What you will do> The entries that follow should be repeated exactly, with no pictures kept.

Screenshot grounding data
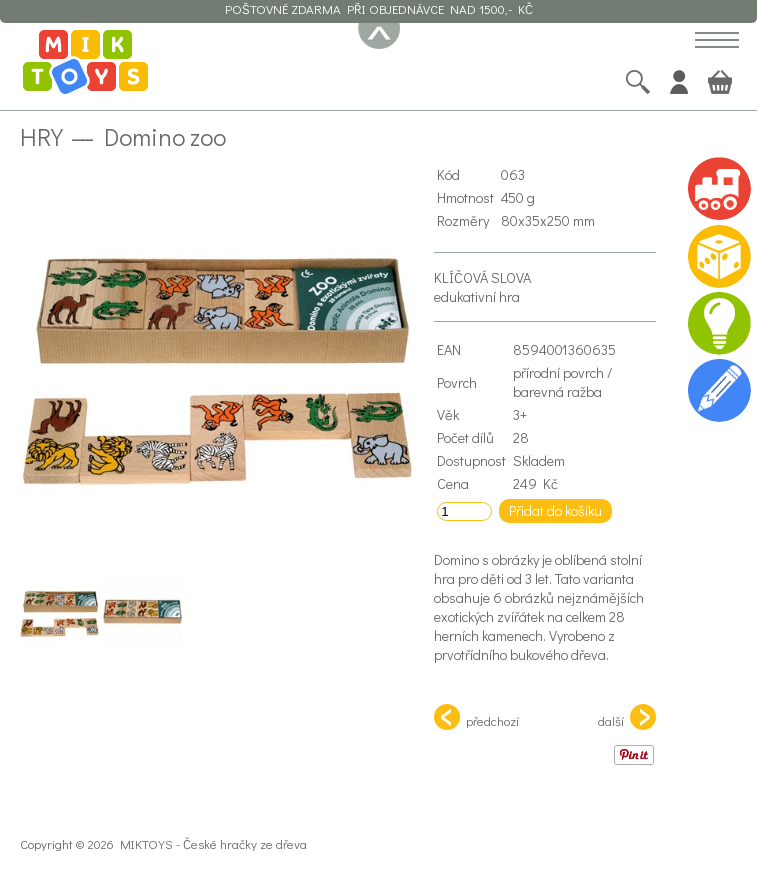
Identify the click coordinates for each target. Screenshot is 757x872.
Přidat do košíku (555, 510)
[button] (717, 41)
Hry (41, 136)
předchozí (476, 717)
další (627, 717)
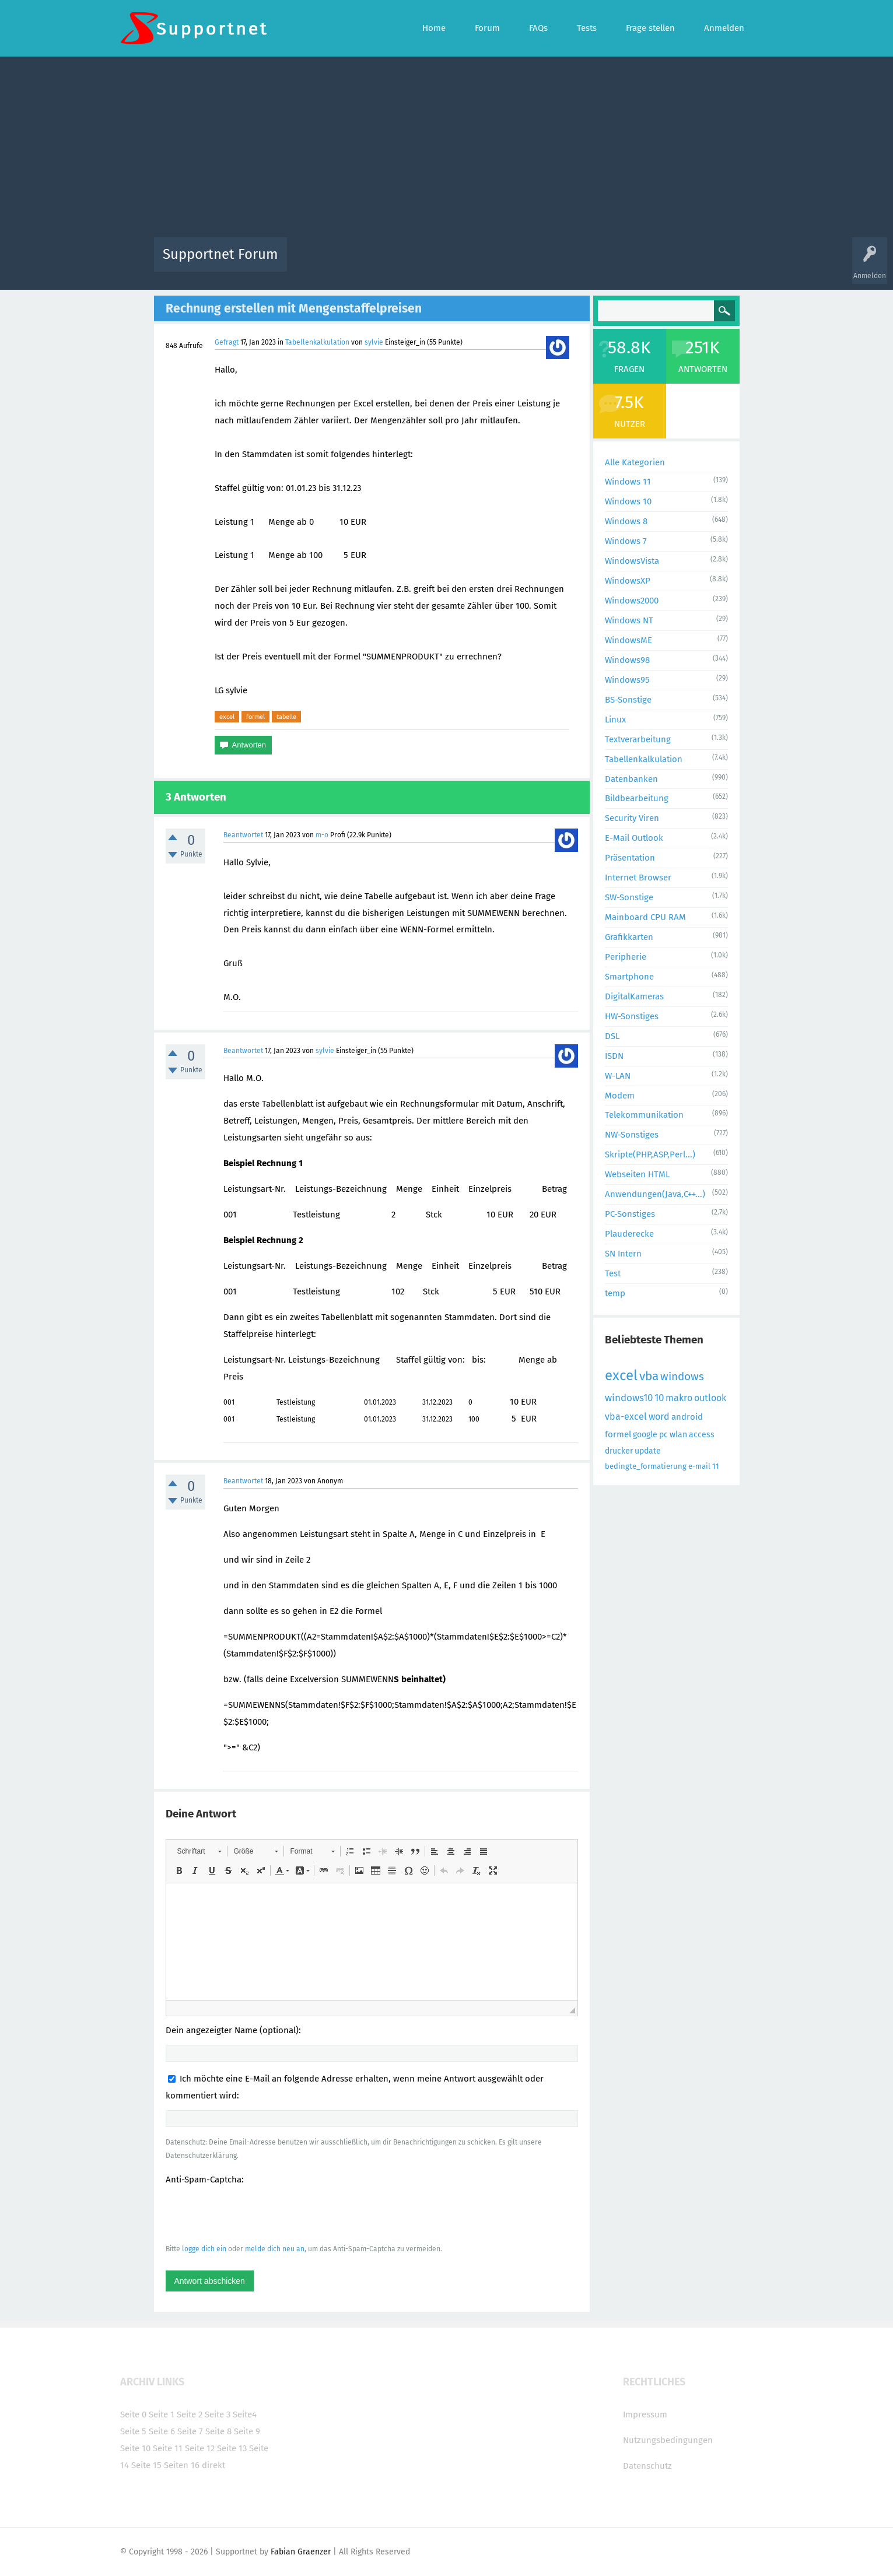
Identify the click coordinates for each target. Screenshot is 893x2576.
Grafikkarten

Exercise response>
Identify the click coordinates for each target. Screenshot is 757x872.
Přidat do košíku (555, 510)
[button] (717, 41)
Hry (41, 136)
předchozí (476, 717)
další (627, 717)
Identify the click coordinates for each target. Screenshot is 893x2576.
Grafikkarten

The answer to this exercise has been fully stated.